J’ai retenu pour ma part cinq directions qui me semblent parfaitement correspondre à une vision partagée par les militants CRAP : la nécessaire mobilisation de tous les acteurs, l’affirmation que le « temps libre » est un contributeur indispensable aux apprentissages, l’indispensable participation réelle des enfants et adolescents aux décisions d’éducation les concernant, la nécessité d’une formation de tous les professionnels (un tronc commun dans les ESPÉ ?) et l’institutionnalisation d’une gouvernance mobilisatrice. Ce qui fait encore beaucoup de pain sur la planche, mais le millénaire est encore jeune !

De gauche à droite : Anne-Sophie Benoît (présidente de l'Andev), Sylvie Fromentelle (vice-présidente de la FCPE), Marianne de Brunhoff (ministère de l'Éducation nationale), Didier Jacquemain (délégué général des Francas), Paul Bron (membre du RFVE), Laurence Postic (journaliste).

De gauche à droite : Anne-Sophie Benoît (présidente de l’Andev), Sylvie Fromentelle (vice-présidente de la FCPE), Marianne de Brunhoff (ministère de l’Éducation nationale), Didier Jacquemain (délégué général des Francas), Paul Bron (membre du RFVE), Laurence Postic (journaliste).

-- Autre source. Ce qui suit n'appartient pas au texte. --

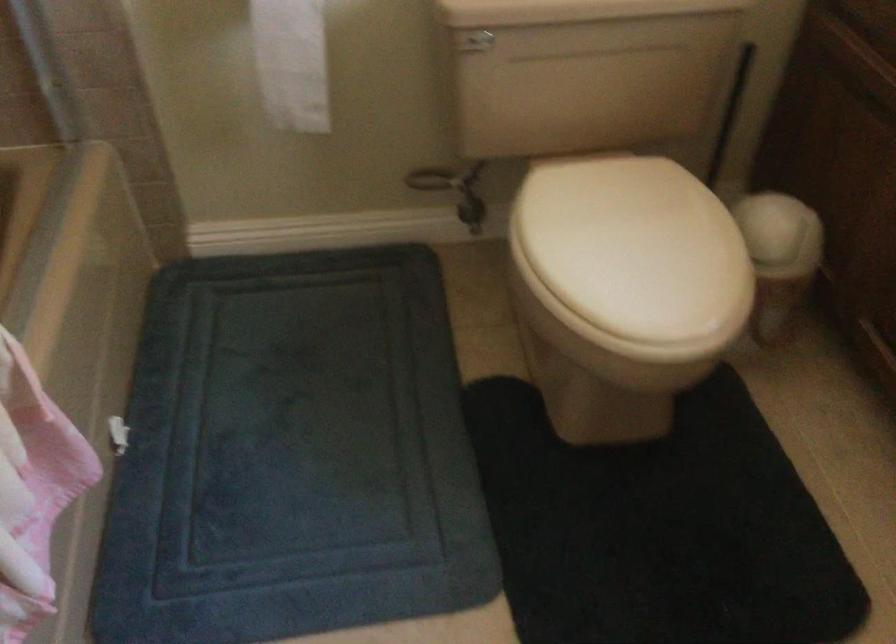 This screenshot has width=896, height=644. What do you see at coordinates (634, 247) in the screenshot?
I see `a white toilet lid` at bounding box center [634, 247].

Évidemment, très peu d’enseignants non universitaires, pouvaient être présents à Brest en ce début de novembre, mais ils auraient constaté combien leur travail, loin des crispations parfois ressenties sur le terrain, était pris en compte et apprécié.
De telles journées, revigorantes, apportent la confirmation pour des militants pédagogiques enseignants de devoir se défaire d’une vision trop strictement orientée « scolaire » et « éduc. Nat. », de se mobiliser activement – car il s’agit bien d’une lutte – contre les forces dominantes afin de construire au profit des enfants une véritable éducation ouverte et émancipatrice.